Reverend: We talk about the American Dream but what is life without hope of a better life, so if we can spread some of that in any venue, any interview, any photograph; shed a little light into someone’s life and give them the inspiration to get to point B, where we are trying to go, then we have done our job.

Bobby: It’s interesting when a question like that comes up because it makes you really dig into yourself to understand it. When you go through something and you really face it there’s a freedom that goes along with accepting it. So you end up feeling better though it might not feel as good as you would like it to, you know you get a certain freedom from not being weighed down by things by just letting them go.

Mark: The way I feel about listening to the record – and I’m sure people get this from your shows – I don’t want this to sound like bullshit but you feel as fan you feel like you are part of a family. Do you know what I mean?

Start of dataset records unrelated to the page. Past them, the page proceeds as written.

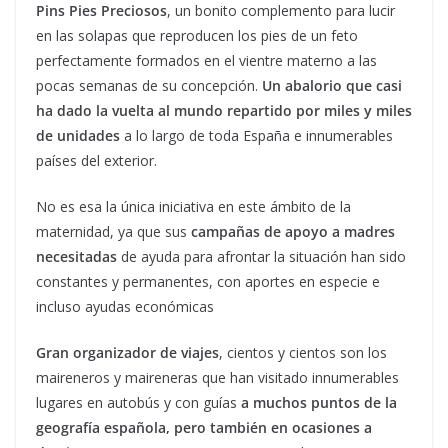
Pins Pies Preciosos
, un bonito complemento para lucir
en las solapas que reproducen los pies de un feto
perfectamente formados en el vientre materno a las
pocas semanas de su concepción.
Un abalorio que casi
ha dado la vuelta al mundo repartido por miles y miles
de unidades
a lo largo de toda España e innumerables
países del exterior.
No es esa la única iniciativa en este ámbito de la
maternidad, ya que sus
campañas de apoyo a madres
necesitadas
de ayuda para afrontar la situación han sido
constantes y permanentes, con aportes en especie e
incluso ayudas económicas
Gran organizador de viajes
, cientos y cientos son los
maireneros y maireneras que han visitado innumerables
lugares en autobús y con guías
a muchos puntos de la
geografía española, pero también en ocasiones a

Simone: That was the mantra that I first used to talk about with my brothers when I first started to sing and play was that I want everyone who comes to see us play – be it five or five thousand – to feel like they are part of this. We want them to sing along. We are lucky that we wrote some songs that people can sing along to. We want people to feel like they are part of something you know? Like too many rock stars they get up there and say look at me look at me I’m shaking! We want everybody to look inward and all be one, you know? Union St is a place where we can all be one and we really wanna not just talk the talk, we want to walk the walk.

Bobby: When you are really looking inward you are looking outward because people are feeling the same things. So if you look inward and find the truth of what that is you will probably find you have a lot in common with the person standing next to you.

Mark: I have taken up way too much of your time already, but I must ask you what’s planned for 2010?

Simone: Well we are going to play all over Europe everywhere, wherever people want us to sing we are going to come sing. Then maybe in the fall we will go and record some new songs. Album two will be an extension of what we started except with Reverend Loveday singing some leads and Simi Stone as well and all of us really singing together as a singing band on tape. So this year we are going to be developing that onstage.

Mark: So will that include some more time back in the UK?

Simone: Yea we are coming back in February if the people want us we will keep coming!!

Mark: Fantastic, well I had a couple of shit questions I’m not even going to bother with those!!!!! (much laughter)

Simone: Well you asked all the right ones!!!

Mark: Thank you so much for your time and warmth people!!